Ольга МуромцеваПредисловие
Надежда Евсеевна Добычина была женщиной потрясающей силы воли, яркой и противоречивой, притягивавшей к себе внимание окружающих. Таким посвящают стихи, с них пишут портреты, их мемуарами могли бы зачитываться современники и потомки, о таких сплетничают и злословят. Портреты ее более или менее известны, несколько поэтических экспромтов современников хранит ее архив, а мемуары, за которые она бралась в поздние годы жизни, так и не были написаны. Зато ее имя периодически появлялось в воспоминаниях и дневниках современников, но в большинстве случаев вскользь и не с самыми лестными характеристиками [1].
Долгое время о Добычиной знали ничтожно мало, хотя среди советских коллекционеров были настоящие ее почитатели [2], а в исследованиях, публикациях писем и биографиях ее имя всплывало довольно часто в связи с тем или иным известным персонажем. Она была не просто свидетелем, а движущей силой тех событий, которые определяли культурное развитие страны в течение нескольких бурных десятилетий. Известная галеристка, хозяйка Художественного бюро, куратор, музейный сотрудник, друг и товарищ огромного числа художников, поэтов, писателей, деятелей культуры. Для перечисления наиболее громких имен из ее окружения не хватило бы и нескольких страниц. Казалось, она всегда была в эпицентре культурной жизни и выступала неким связующим звеном между художниками и публикой, авторами и заказчиками, между художественными группировками Москвы и Петербурга. Ее кипучая энергия и целеустремленность объединяли творцов разных направлений. Добычина продолжала свою профессиональную деятельность в период войн и революций, в дореволюционной и советской России, олицетворяя собой ту самую «дней связующую нить», которая так важна для понимания истории страны и истории искусства XX века. Жизнь Надежды Евсеевны пришлась на период радикальных перемен, и каждое событие отражалось в биографии, оставляя свой след и ставя ее перед постоянным выбором. Череда этих выборов определила жизненный путь Добычиной, который совпал со временем становления и развития искусства модернизма.

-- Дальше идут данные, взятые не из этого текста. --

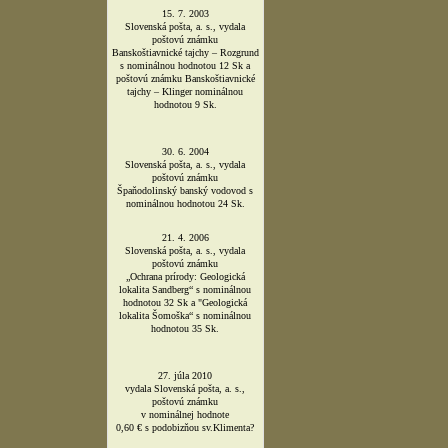
15. 7. 2003
Slovenská pošta, a. s., vydala
poštovú známku
Banskoštiavnické tajchy – Rozgrund
s nominálnou hodnotou 12 Sk a
poštovú známku Banskoštiavnické
tajchy – Klinger nominálnou
hodnotou 9 Sk.
30. 6. 2004
Slovenská pošta, a. s., vydala
poštovú známku
Špaňodolinský banský vodovod s
nominálnou hodnotou 24 Sk.
21. 4. 2006
Slovenská pošta, a. s., vydala
poštovú známku
„Ochrana prírody: Geologická
lokalita Sandberg“ s nominálnou
hodnotou 32 Sk a "Geologická
lokalita Šomoška“ s nominálnou
hodnotou 35 Sk.
27. júla 2010
vydala Slovenská pošta, a. s.,
poštovú známku
v nominálnej hodnote
0,60 € s podobizňou sv.Klimenta?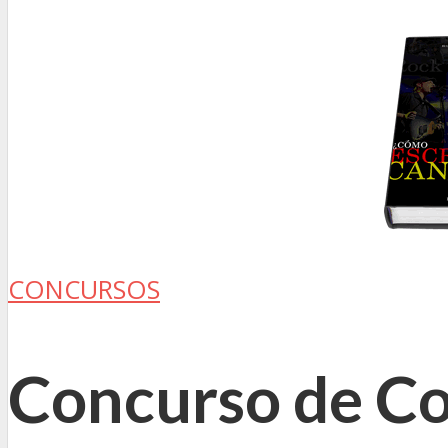
CONCURSOS
Concurso de Co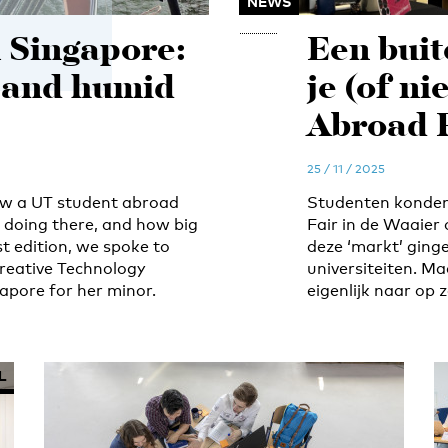
NEWS
 Singapore:
Een buit
t and humid
je (of ni
Abroad 
25 / 11 / 2025
iew a UT student abroad
Studenten konden
 doing there, and how big
Fair in de Waaier
rst edition, we spoke to
deze ‘markt’ ging
 Creative Technology
universiteiten. Ma
gapore for her minor.
eigenlijk naar op 
L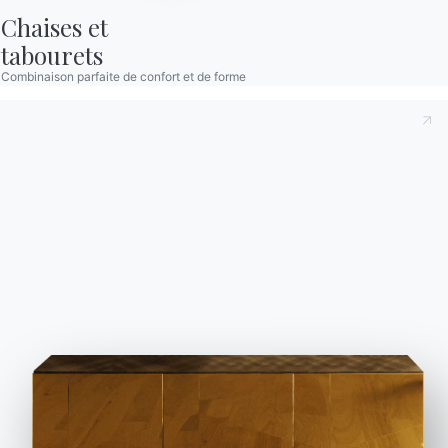
Chaises et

Имя Надежды Добычиной встречается в большинстве публикаций, посвященных авангарду начала века. Именно в ее Художественном бюро прошла скандально известная персональная выставка Натальи Гончаровой, на которой работы религиозной тематики были на несколько дней арестованы по санкции обер-прокурора Священного Синода, что, конечно, привлекло дополнительное внимание к экспозиции. Еще большую известность бюро получило впоследствии как место проведения «Последней футуристической выставки 0,10». В декабре 1915 года в комнатах квартиры Надежды Евсеевны, часть которой, собственно, и занимало бюро, публика впервые увидела «Черный квадрат» Малевича и услышала слово «супрематизм», ставшее со временем практически синонимом русских авангардистских поисков и открытий. Там же были показаны и контррельефы Владимира Татлина, определившие путь развития конструктивизма. Справедливости ради надо заметить, что выставка «0,10» была организована и профинансирована художниками Иваном Пуни и Ксенией Богуславской, а Добычина лишь предоставила для ее проведения помещение, что оказалось как нельзя кстати: левым художникам было крайне сложно найти экспозиционную площадку. И все же Добычину едва ли можно было причислить к радикальным кругам авангардистов или упрекнуть в любви к эпатажу и скандалу. Обе выставки были не более чем яркими эпизодами в череде не менее интересных событий и свершений, история которых до сих пор не была изучена в полной мере.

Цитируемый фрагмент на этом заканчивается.